INSTRUCTIONS FOR THE TASK: Up to and including the line holding "Stockholms län, Norrtälje", write out the data exactly from its first line, but not the pictures.
*** RAW DATA Section Begins ***
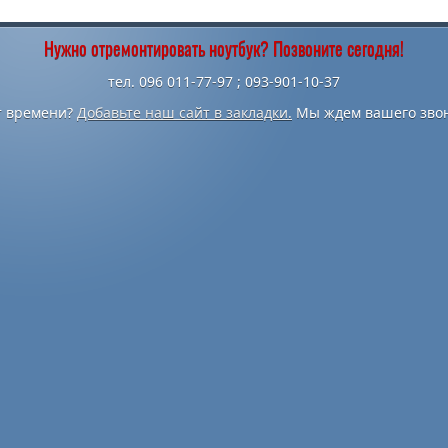
Нужно отремонтировать ноутбук? Позвоните сегодня!
тел. 096 011-77-97 ; 093-901-10-37
т времени?
Добавьте наш сайт в закладки.
Мы ждем вашего звон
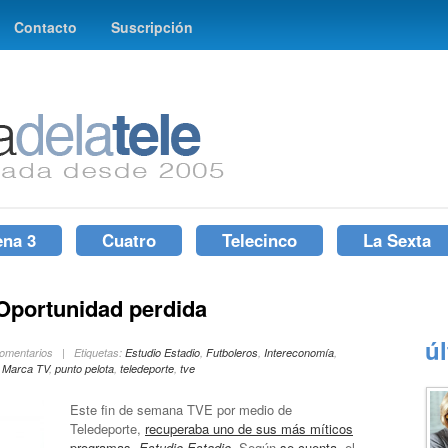
Contacto
Suscripción
ena 3
Cuatro
Telecinco
La Sexta
 Oportunidad perdida
ú
Comentarios | Etiquetas:
Estudio Estadio
,
Futboleros
,
Intereconomía
,
,
Marca TV
,
punto pelota
,
teledeporte
,
tve
Este fin de semana TVE por medio de
Teledeporte,
recuperaba uno de sus más míticos
programas,
Estudio Estadio
. Según
se cuenta
, el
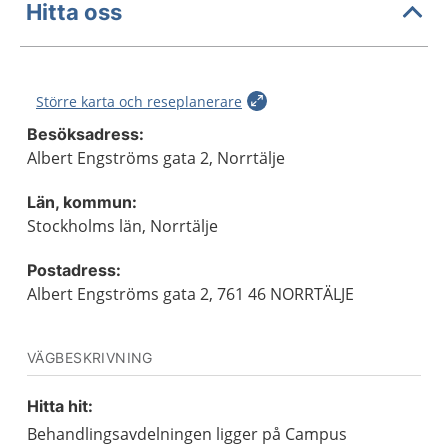
Hitta oss
Större karta och reseplanerare
Besöksadress:
Albert Engströms gata 2, Norrtälje
Län, kommun:
Stockholms län, Norrtälje
Postadress:
Albert Engströms gata 2, 761 46 NORRTÄLJE
VÄGBESKRIVNING
Hitta hit:
Behandlingsavdelningen ligger på Campus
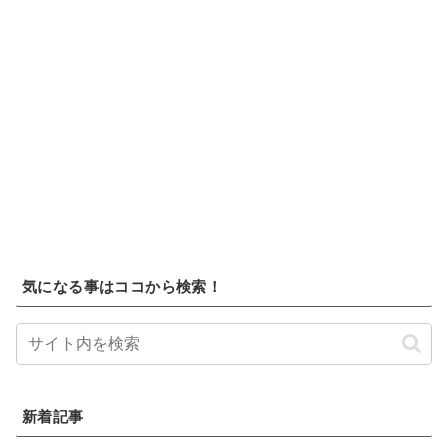
気になる事はココから検索！
新着記事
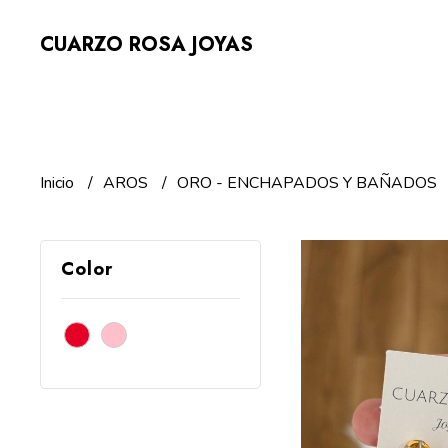
CUARZO ROSA JOYAS
Inicio
AROS
ORO - ENCHAPADOS Y BAÑADOS
Color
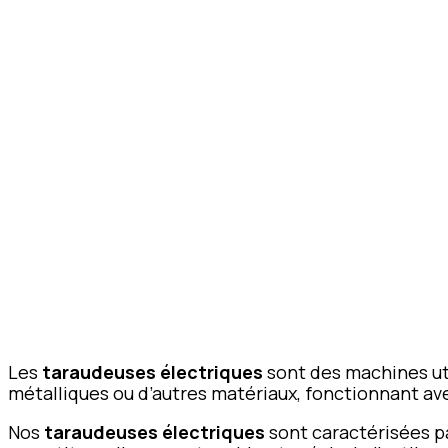
Les
taraudeuses électriques
sont des machines uti
métalliques ou d’autres matériaux, fonctionnant av
Nos
taraudeuses électriques
sont caractérisées pa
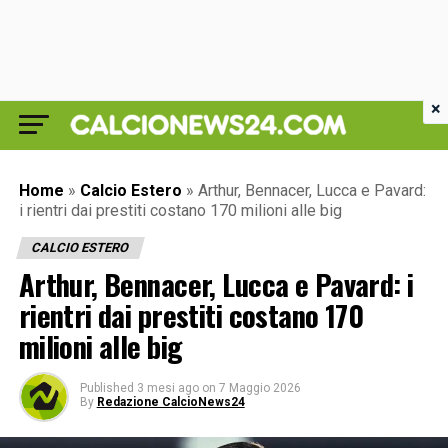
×
Home
»
Calcio Estero
»
Arthur, Bennacer, Lucca e Pavard:
i rientri dai prestiti costano 170 milioni alle big
CALCIO ESTERO
Arthur, Bennacer, Lucca e Pavard: i
rientri dai prestiti costano 170
milioni alle big
Published
3 mesi ago
on
7 Maggio 2026
By
Redazione CalcioNews24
*** RAW DATA Section Ends ***
RESPONSE:
Нужно отремонтировать ноутбук? Позвоните сегодня!
тел. 096 011-77-97 ; 093-901-10-37
т времени?
Добавьте наш сайт в закладки.
Мы ждем вашего звон
Contacto
Suscripción
ena 3
Cuatro
Telecinco
La Sexta
 Oportunidad perdida
ú
Comentarios | Etiquetas:
Estudio Estadio
,
Futboleros
,
Intereconomía
,
,
Marca TV
,
punto pelota
,
teledeporte
,
tve
Este fin de semana TVE por medio de
Teledeporte,
recuperaba uno de sus más míticos
programas,
Estudio Estadio
. Según
se cuenta
, el
Hitta oss
Större karta och reseplanerare
Besöksadress:
Albert Engströms gata 2, Norrtälje
Län, kommun:
Stockholms län, Norrtälje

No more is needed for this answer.